▶ **Task brief**: Lines to be reproduced exactly: the one that holds "15–45 Minuten freie Ideensammlung" and all those after it through the end of the data. Include no others.

==== Provided data ====

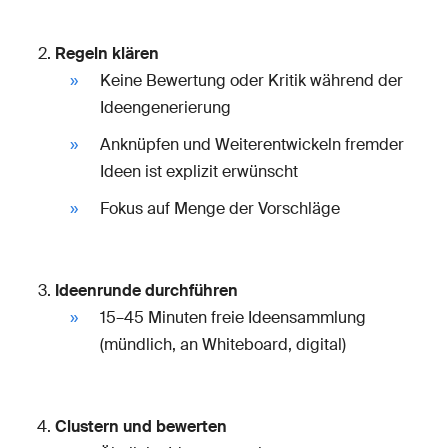
Regeln klären
Keine Bewertung oder Kritik während der
Ideengenerierung
Anknüpfen und Weiterentwickeln fremder
Ideen ist explizit erwünscht
Fokus auf Menge der Vorschläge
Ideenrunde durchführen
15–45 Minuten freie Ideensammlung
(mündlich, an Whiteboard, digital)
Clustern und bewerten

====

▶ **Response to the task**:
15–45 Minuten freie Ideensammlung
(mündlich, an Whiteboard, digital)
Clustern und bewerten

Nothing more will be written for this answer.